Right after their article came out, a fourth company began making imatinib and the prices went down, she noted.
In early 2018, the team used online resources to look at cash prices being offered at various pharmacies. They found that the average price for imatinib at the beginning of 2018 was about $2000 for a 30-day supply, whereas through September 2017, the price was about four times higher (roughly $8000).
"But price decreases can take a long time before it is reflected in the health insurance data," Dusetzina explained. "In the last quarter of 2018, the average bill for imatinib in Medicare Part D claims was $4800, which is a substantial decrease from previous amounts."

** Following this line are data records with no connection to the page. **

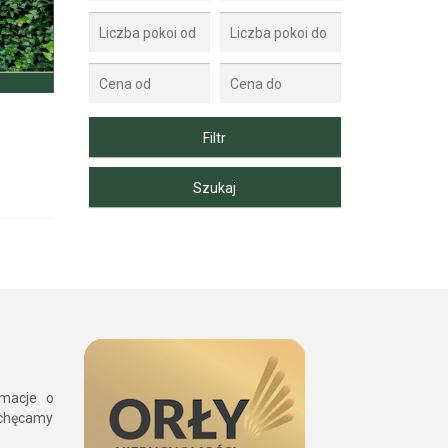
rmacje o
achęcamy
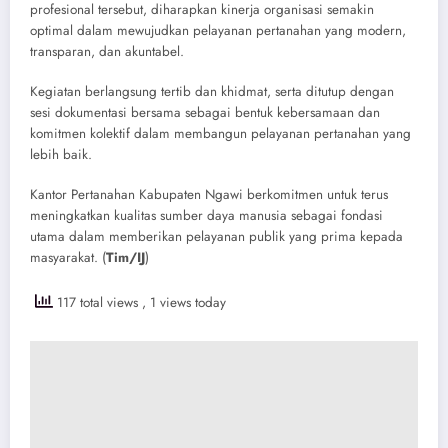
profesional tersebut, diharapkan kinerja organisasi semakin
optimal dalam mewujudkan pelayanan pertanahan yang modern,
transparan, dan akuntabel.
Kegiatan berlangsung tertib dan khidmat, serta ditutup dengan
sesi dokumentasi bersama sebagai bentuk kebersamaan dan
komitmen kolektif dalam membangun pelayanan pertanahan yang
lebih baik.
Kantor Pertanahan Kabupaten Ngawi berkomitmen untuk terus
meningkatkan kualitas sumber daya manusia sebagai fondasi
utama dalam memberikan pelayanan publik yang prima kepada
masyarakat.​ (
Tim/IJ
)
117 total views
, 1 views today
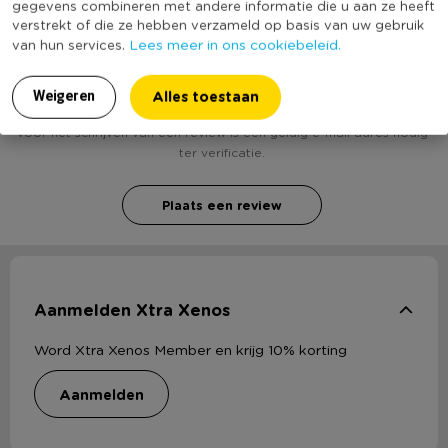
gegevens combineren met andere informatie die u aan ze heeft
verstrekt of die ze hebben verzameld op basis van uw gebruik
Lees meer in ons cookiebeleid.
van hun services.
Heb jij Pompoen - 28x50 cm ? Schrijf een review!
Alles toestaan
Weigeren
Voor het schrijven van een review is een geldig e-mail adres nodig
ter verificatie.
Plaats een review
Aanmelden Xtra Xenos
Word Xtra Xenos Member en krijg 10% korting
aanmelden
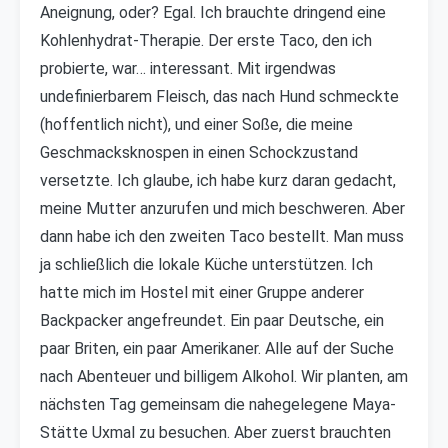
Aneignung, oder? Egal. Ich brauchte dringend eine
Kohlenhydrat-Therapie. Der erste Taco, den ich
probierte, war… interessant. Mit irgendwas
undefinierbarem Fleisch, das nach Hund schmeckte
(hoffentlich nicht), und einer Soße, die meine
Geschmacksknospen in einen Schockzustand
versetzte. Ich glaube, ich habe kurz daran gedacht,
meine Mutter anzurufen und mich beschweren. Aber
dann habe ich den zweiten Taco bestellt. Man muss
ja schließlich die lokale Küche unterstützen. Ich
hatte mich im Hostel mit einer Gruppe anderer
Backpacker angefreundet. Ein paar Deutsche, ein
paar Briten, ein paar Amerikaner. Alle auf der Suche
nach Abenteuer und billigem Alkohol. Wir planten, am
nächsten Tag gemeinsam die nahegelegene Maya-
Stätte Uxmal zu besuchen. Aber zuerst brauchten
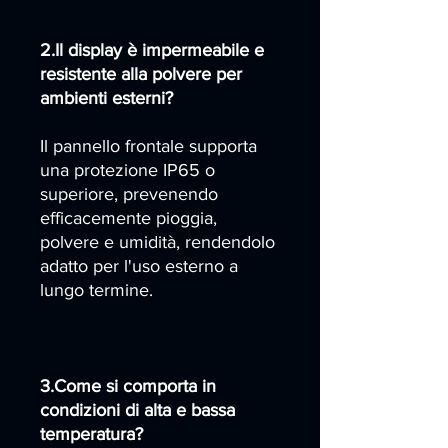
2.Il display è impermeabile e
resistente alla polvere per
ambienti esterni?
Il pannello frontale supporta
una protezione IP65 o
superiore, prevenendo
efficacemente pioggia,
polvere e umidità, rendendolo
adatto per l'uso esterno a
lungo termine.
3.Come si comporta in
condizioni di alta e bassa
temperatura?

With more competition now, the price should drop even lower. Coupons offered through places like GoodRx will allow patients to purchase a month's supply of the drug for a few hundred dollars. The lowest price was at Costco, where a 30-day supply of 400 mg tablets sold for $245.74, which is 97% off the average retail price of $11,475.

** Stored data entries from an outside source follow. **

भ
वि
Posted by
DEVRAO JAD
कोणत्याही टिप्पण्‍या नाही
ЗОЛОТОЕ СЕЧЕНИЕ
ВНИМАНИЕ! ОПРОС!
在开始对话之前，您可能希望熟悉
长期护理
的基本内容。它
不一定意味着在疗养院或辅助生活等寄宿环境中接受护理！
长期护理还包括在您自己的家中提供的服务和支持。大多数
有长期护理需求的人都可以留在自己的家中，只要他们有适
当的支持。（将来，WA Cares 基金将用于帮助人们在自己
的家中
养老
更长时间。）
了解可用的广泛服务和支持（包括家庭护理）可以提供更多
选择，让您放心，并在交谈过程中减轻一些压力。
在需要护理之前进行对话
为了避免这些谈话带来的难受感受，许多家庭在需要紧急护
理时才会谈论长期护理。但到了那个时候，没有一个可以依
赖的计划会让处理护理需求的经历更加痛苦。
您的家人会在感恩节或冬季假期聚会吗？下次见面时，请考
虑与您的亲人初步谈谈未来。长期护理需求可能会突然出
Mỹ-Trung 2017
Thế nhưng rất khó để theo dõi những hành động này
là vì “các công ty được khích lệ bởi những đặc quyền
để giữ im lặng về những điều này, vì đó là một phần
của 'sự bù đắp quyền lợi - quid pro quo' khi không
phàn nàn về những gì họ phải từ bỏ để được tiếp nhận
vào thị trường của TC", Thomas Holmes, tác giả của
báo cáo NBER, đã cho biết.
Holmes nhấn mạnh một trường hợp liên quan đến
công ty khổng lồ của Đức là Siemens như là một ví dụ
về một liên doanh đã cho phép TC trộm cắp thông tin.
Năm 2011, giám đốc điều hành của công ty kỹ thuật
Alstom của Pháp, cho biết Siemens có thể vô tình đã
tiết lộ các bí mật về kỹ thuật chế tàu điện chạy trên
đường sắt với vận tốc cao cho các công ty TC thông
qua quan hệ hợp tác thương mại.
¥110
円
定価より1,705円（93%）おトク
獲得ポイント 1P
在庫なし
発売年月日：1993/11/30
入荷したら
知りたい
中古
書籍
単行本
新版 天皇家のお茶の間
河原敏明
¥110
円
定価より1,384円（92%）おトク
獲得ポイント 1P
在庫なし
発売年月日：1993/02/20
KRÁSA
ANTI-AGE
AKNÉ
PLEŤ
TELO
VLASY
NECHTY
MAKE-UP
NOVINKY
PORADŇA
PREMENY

Dusetzina emphasized that these very low prices are for people willing to pay cash, but all things considered, paying cash could even be less expensive than out of pocket copays and coinsurance. Medicare requires 25% coinsurance, and as imatinib is in a high tier, the out-of-pocket burden can be quite high.
Newer Drugs in Same Class
However, another issue is the growing use of second- and third-generation TKIs as frontline therapy, Dusetzina said. During the research period of her study (2016-2017), there were large shifts in prescribing frontline therapy. Prior to the release of generics, most patients (75%) diagnosed with CML and prescribed a TKI received brand-name imatinib in 2010. Five years later, less than half (40%) were on brand-name imatinib; the remainder received the newer second-generation agents. By 2017, generic imatinib represented only 28% of prescriptions for newly diagnosed patients.
"Even if patients are treatment naïve, providers are not starting patients with imatinib," she said. "This means that patients that are being started on something that isn't necessary."
There may be several reasons for this, including the following: Until very recently, the cost of imatinib hadn't shown any real decline. The branded newer products also offer rebates and other incentives to offset costs. "So it may be that all were equally expensive," she said. "But now that we are seeing the price come down, providers and insurers may need to re-evaluate the treatment choice."
Lyman has received research funding from Amgen. Dusetzina has received funding for related projects from the Laura and John Arnold Foundation, the Leukemia and Lymphoma Society, and the Commonwealth Fund.
American Society of Hematology (ASH) 2019. Presented December 7, 2019.